There is a portal with two billion users registered. If you store all the 2 billion users in a conventional databases it will take more time to retrieve the data about a particular user when that user tries to login. How do you handle this situation to make sure that the user gets the response quickly.
I dont know if its practical, but in theory you could use some sort of tree structure. If I remember my CS classes from a long time ago, trees are O(ln), so for a billion (which is 2^30), you only ever need 30 operations for a lookup. Thats the beauty of CS....
Implementing a tree structure for that, i have no idea.
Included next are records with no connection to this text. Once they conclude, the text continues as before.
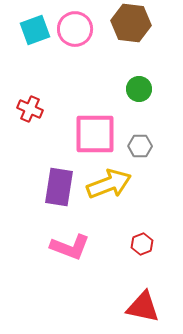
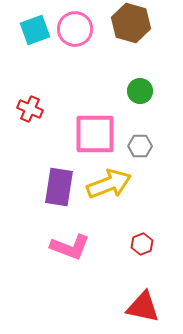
brown hexagon: rotated 9 degrees clockwise
green circle: moved 1 px right, 2 px down
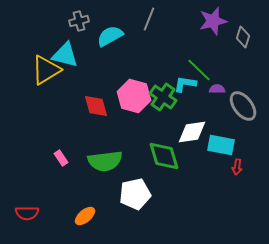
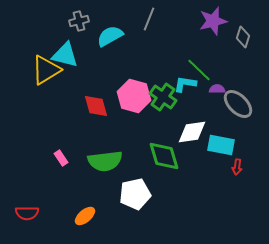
gray ellipse: moved 5 px left, 2 px up; rotated 8 degrees counterclockwise
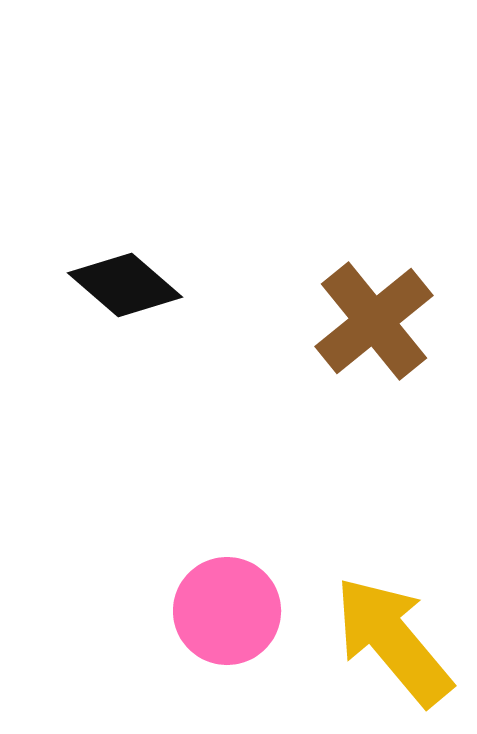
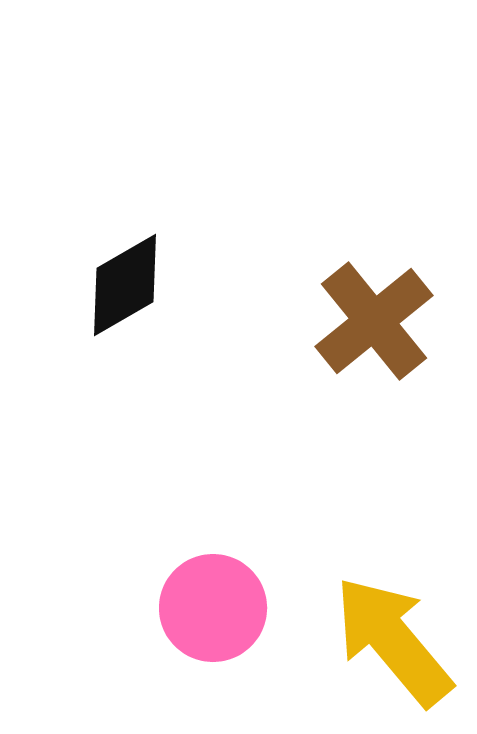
black diamond: rotated 71 degrees counterclockwise
pink circle: moved 14 px left, 3 px up
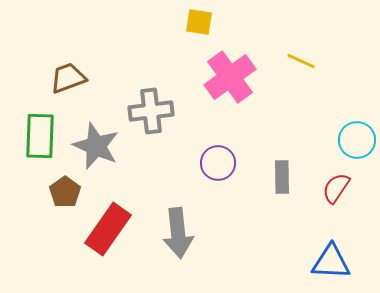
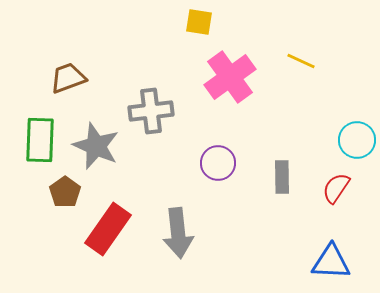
green rectangle: moved 4 px down
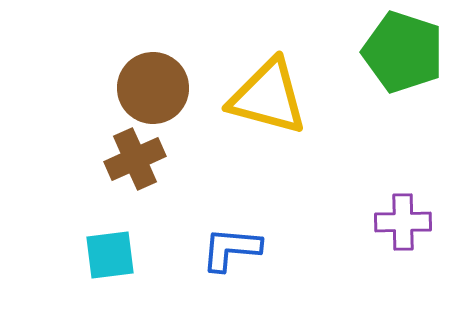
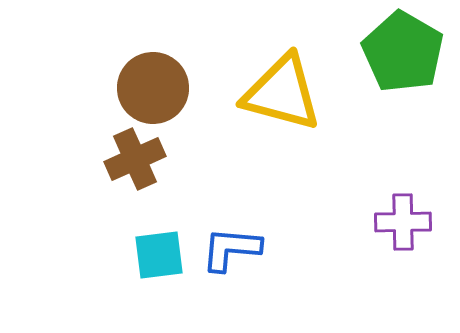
green pentagon: rotated 12 degrees clockwise
yellow triangle: moved 14 px right, 4 px up
cyan square: moved 49 px right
I don't see any particular reason why a conventional database on decent modern hardware couldn't retrieve log-on information pretty quickly, even if you have 2 billion records. It's just a simple indexed lookup after all (you did remember to index on user ID, right?)
On a really big machine you might even fit most of it in RAM.
However, if you are really trying to engineer this for scale I'd look at something like Cassandra. This is a highly available, distributed NoSQL database, basically the same kind of architecture that Google, Facebook etc. would use.
If you have a portal of 2 billion users, login is such a small amount of all the queries that will be performed.
The problem here is not the time it takes for 1 login, but what if one percent of all users is active at the same time.
Luckely two billion users do not fit into one continent, so you can use distributed database servers, that each serve their own part of the world. And you can synchronize them in the background (in case somebody travels to another continent).
If you have the resources (time, money, staff) you can invent your own bigtable database like google did (with 2 billion user you probably have money and staff), but I would stick with the normal relational databases to implement this.